If enough people do as you propose, WoTC will have two choices:
Let D&D die as a business. Which means that eventually, D&D dies as a game, except for a few people running 20 year old free content off the web.
I would certainly hope that D&D is a viable enough commodity for someone to purchase and make active. It's got too much recognition not to. Could you imagine the name brands of Kleenex or Charmin, or Hardee's or McDonald's lying fallow for years with no one using them?
or create a DND 4.0 that is incompatible with 3.0/3.5 and revoke the OGL/d20 licenses.
The Open Gaming License cannot be revoked, because version 1.0 of the license, and all currently released material as OGC under it, is open to use in perpetuity. The d20 System Trademark License can be edited or revoked, and we lose the d20 trademark that ties so many products together, but that's all. 4th edition could certainly be all closed content, by WotC not releasing another SRD for it, but the existing market will still have complete authority to make the license sink or swim according to supply & demand.

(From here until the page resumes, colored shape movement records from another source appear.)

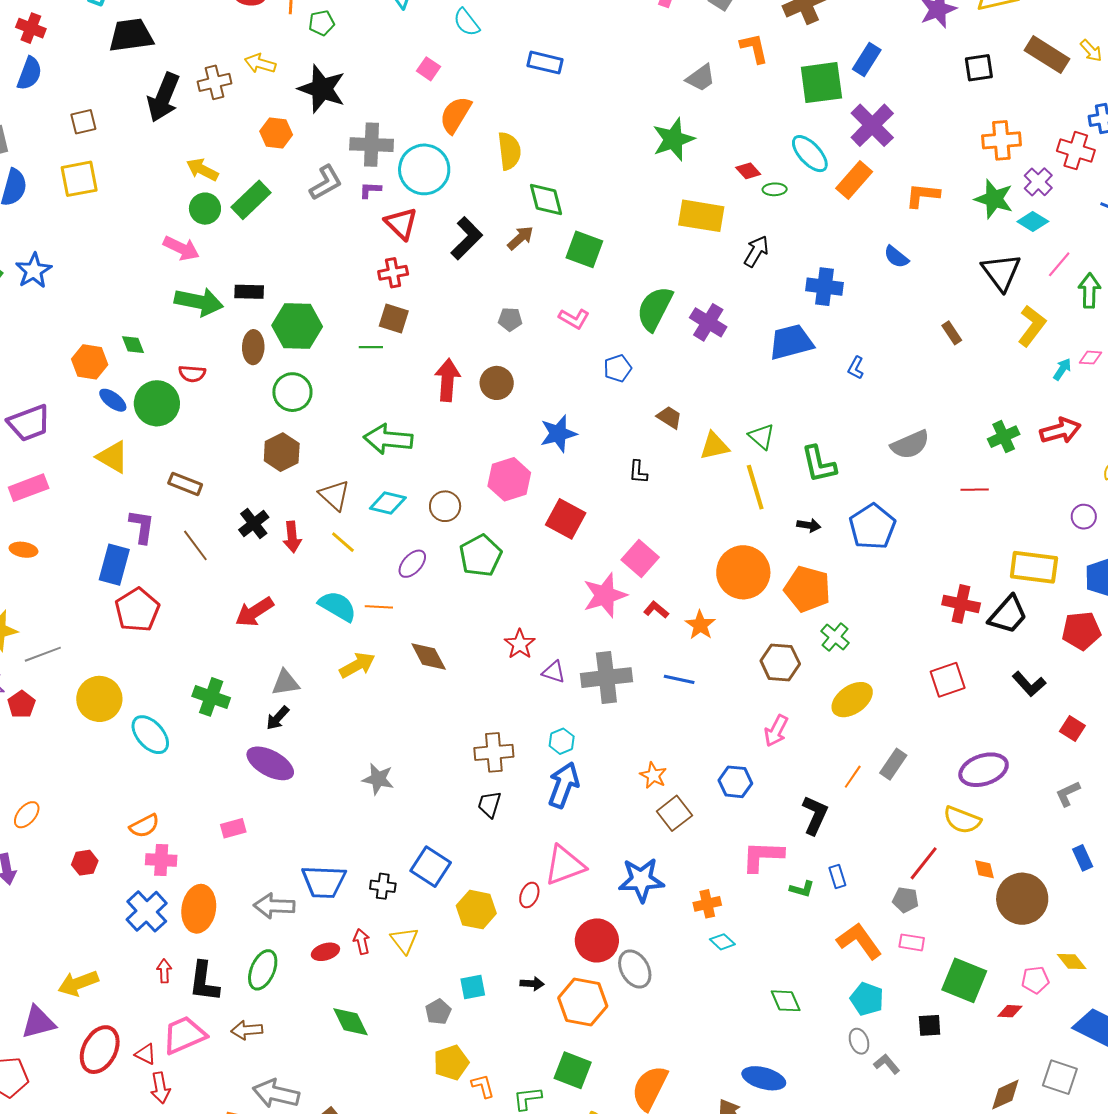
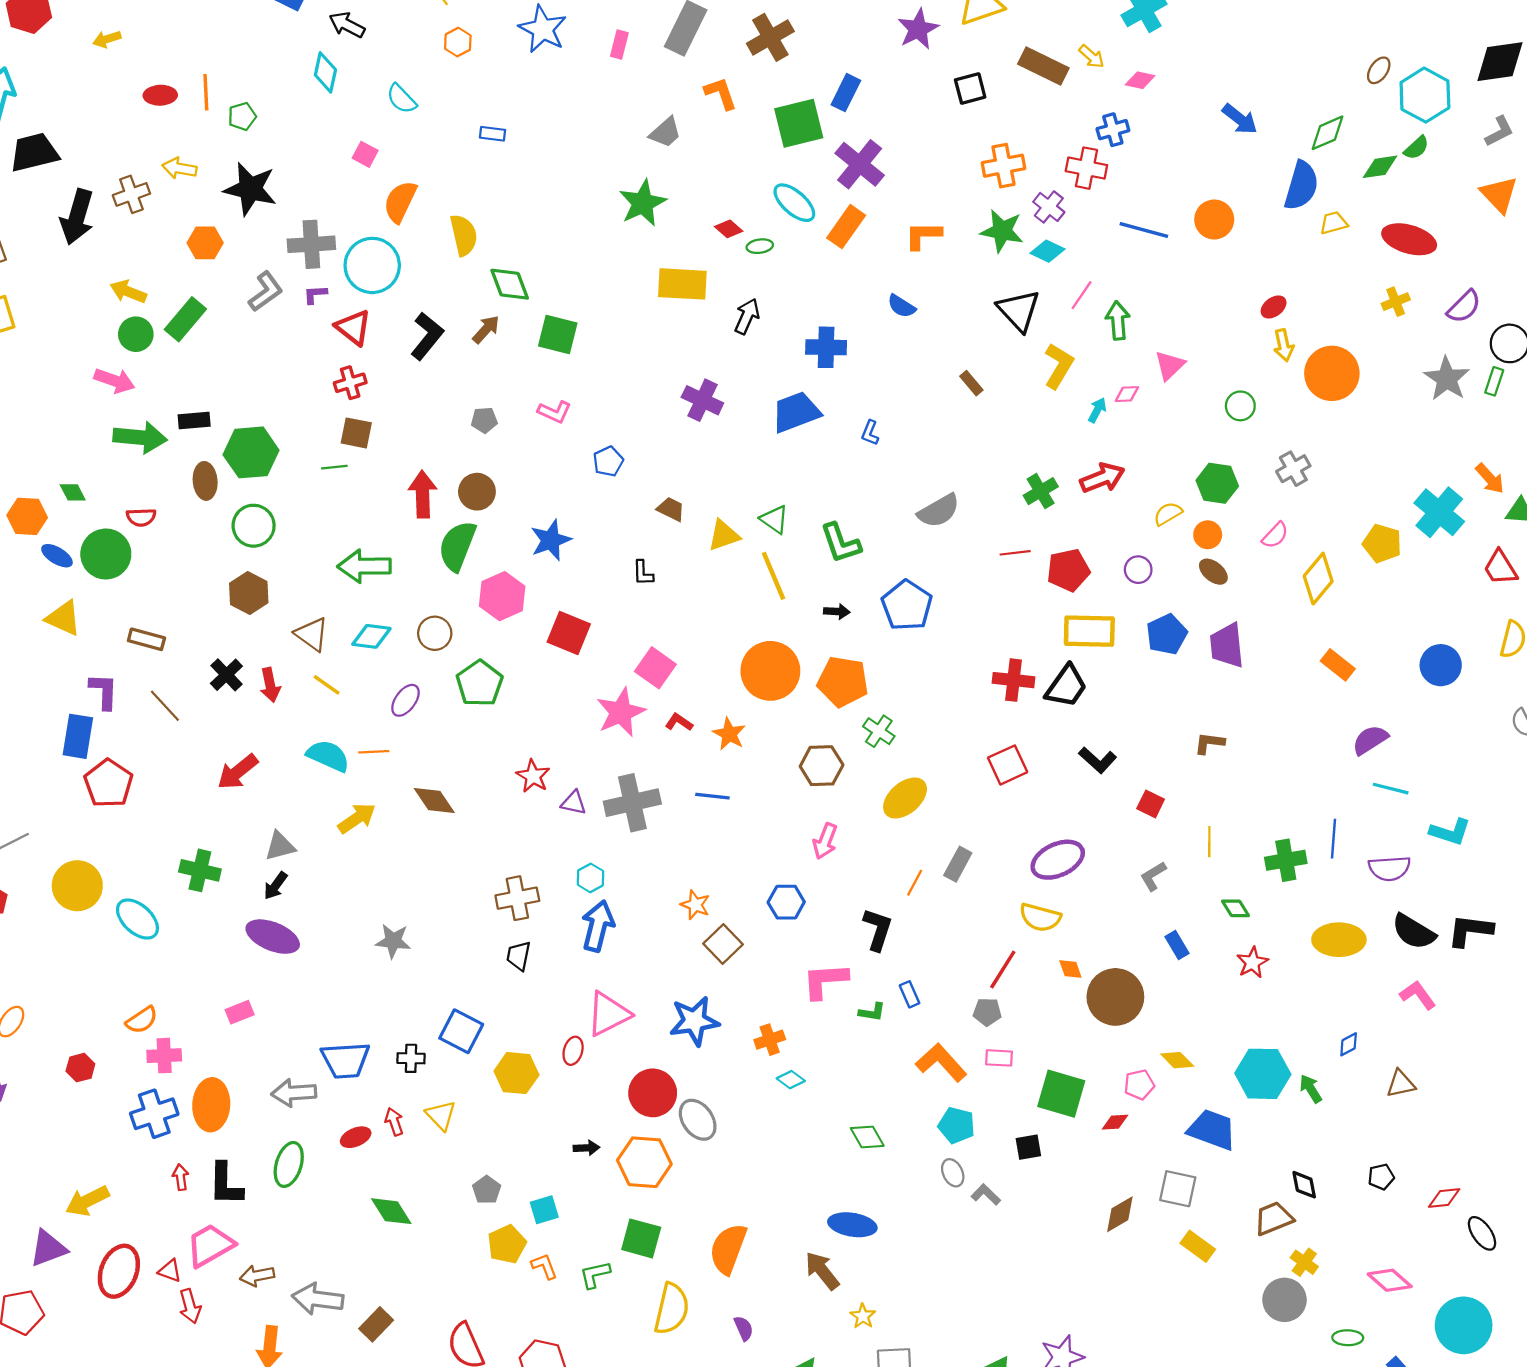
blue rectangle: (545, 63) -> (493, 134), size x0.7
green semicircle: (655, 309) -> (457, 546), moved
red pentagon: (1081, 631) -> (1068, 570), moved
blue cross: (147, 911) -> (154, 1114), turned 30
cyan square: (473, 987) -> (544, 1210), moved
brown arrow: (247, 1030) -> (257, 1276), moved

EDIT: The third choice, as Philreed has pointed out, is for "crippled" OGC to become the industry standard, in order to make it as difficult as possible for people to strip out the content.
Which do you prefer?
Sadly, I think this is the most logical choice. Because the license cannot legally distinguish between "end user" and "publisher", legally there's nothing wrong here. In truth, it makes more sense to do it in Malhavoc-style than just releasing everything carte-blanche; the original content MUST be purchased to have the original material without gaps, yet publishers can do the (harder) work of using a good mechanic as needed. However, asking a publisher to not change his or her practices when the 99% OGC they published is being reborn in another product with a title change is being unrealistic.